_GIVEN DATA_
===============

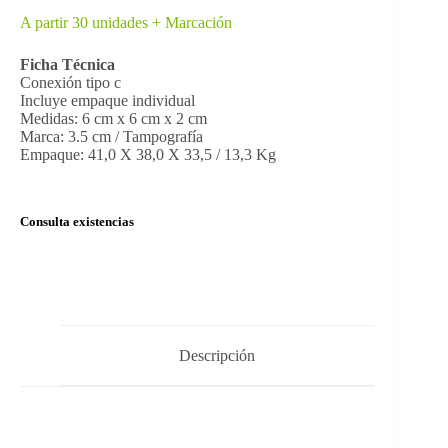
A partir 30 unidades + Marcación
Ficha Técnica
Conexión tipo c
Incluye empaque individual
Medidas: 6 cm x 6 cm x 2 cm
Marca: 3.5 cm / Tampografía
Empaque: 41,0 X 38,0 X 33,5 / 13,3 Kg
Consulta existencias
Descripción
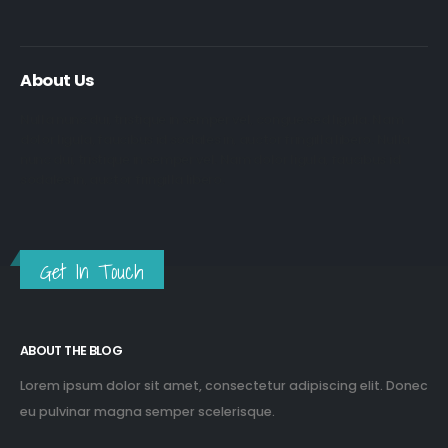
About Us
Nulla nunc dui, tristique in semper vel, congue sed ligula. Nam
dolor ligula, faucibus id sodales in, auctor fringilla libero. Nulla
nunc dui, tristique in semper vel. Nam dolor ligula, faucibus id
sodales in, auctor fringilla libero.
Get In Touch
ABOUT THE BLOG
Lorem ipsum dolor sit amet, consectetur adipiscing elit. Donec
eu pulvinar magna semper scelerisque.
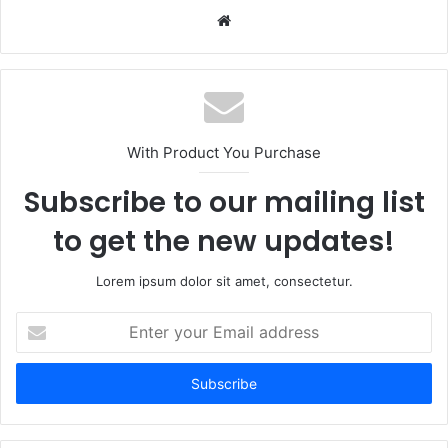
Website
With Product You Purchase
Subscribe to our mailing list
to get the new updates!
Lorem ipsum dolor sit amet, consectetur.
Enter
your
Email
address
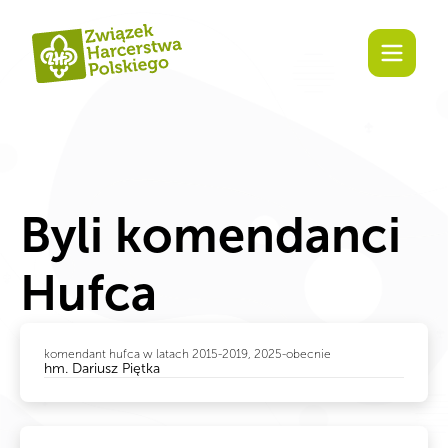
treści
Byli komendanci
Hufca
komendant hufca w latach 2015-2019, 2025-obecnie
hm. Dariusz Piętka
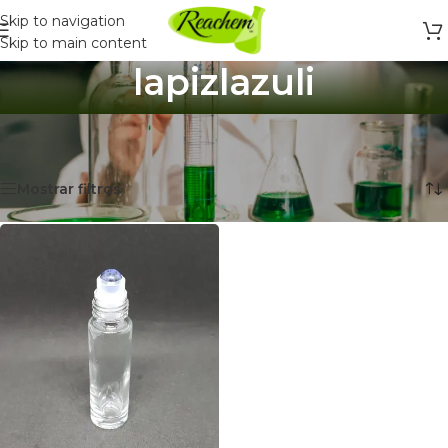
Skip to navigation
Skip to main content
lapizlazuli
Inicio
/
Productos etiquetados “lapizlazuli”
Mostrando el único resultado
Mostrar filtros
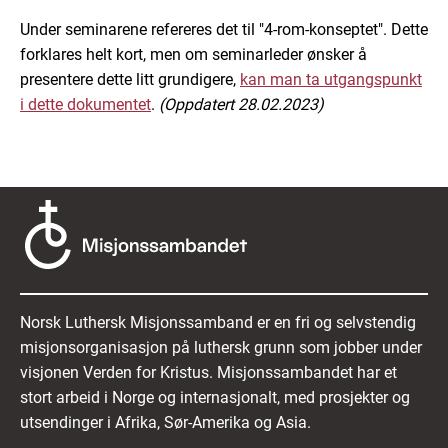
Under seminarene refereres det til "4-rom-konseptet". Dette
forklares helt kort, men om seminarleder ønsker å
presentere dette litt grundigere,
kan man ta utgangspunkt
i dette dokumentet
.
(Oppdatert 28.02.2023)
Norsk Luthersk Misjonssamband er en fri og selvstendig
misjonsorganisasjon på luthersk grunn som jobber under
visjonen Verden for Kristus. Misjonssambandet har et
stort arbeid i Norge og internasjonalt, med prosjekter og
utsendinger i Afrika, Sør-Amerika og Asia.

===============

_PROBLEM REQUIREMENTS_
Nothing but the lines from the beginning of the material above through the line containing "(Oppdatert 28.02.2023)" should appear in the answer, copied exactly and free of pictures.

_SOLUTION TO THIS TASK_
A partir 30 unidades + Marcación
Ficha Técnica
Conexión tipo c
Incluye empaque individual
Medidas: 6 cm x 6 cm x 2 cm
Marca: 3.5 cm / Tampografía
Empaque: 41,0 X 38,0 X 33,5 / 13,3 Kg
Consulta existencias
Descripción
About Us
Nulla nunc dui, tristique in semper vel, congue sed ligula. Nam
dolor ligula, faucibus id sodales in, auctor fringilla libero. Nulla
nunc dui, tristique in semper vel. Nam dolor ligula, faucibus id
sodales in, auctor fringilla libero.
Get In Touch
ABOUT THE BLOG
Lorem ipsum dolor sit amet, consectetur adipiscing elit. Donec
eu pulvinar magna semper scelerisque.
Website
With Product You Purchase
Subscribe to our mailing list
to get the new updates!
Lorem ipsum dolor sit amet, consectetur.
Enter
your
Email
address
treści
Byli komendanci
Hufca
komendant hufca w latach 2015-2019, 2025-obecnie
hm. Dariusz Piętka
Skip to navigation
Skip to main content
lapizlazuli
Inicio
/
Productos etiquetados “lapizlazuli”
Mostrando el único resultado
Mostrar filtros
Under seminarene refereres det til "4-rom-konseptet". Dette
forklares helt kort, men om seminarleder ønsker å
presentere dette litt grundigere,
kan man ta utgangspunkt
i dette dokumentet
.
(Oppdatert 28.02.2023)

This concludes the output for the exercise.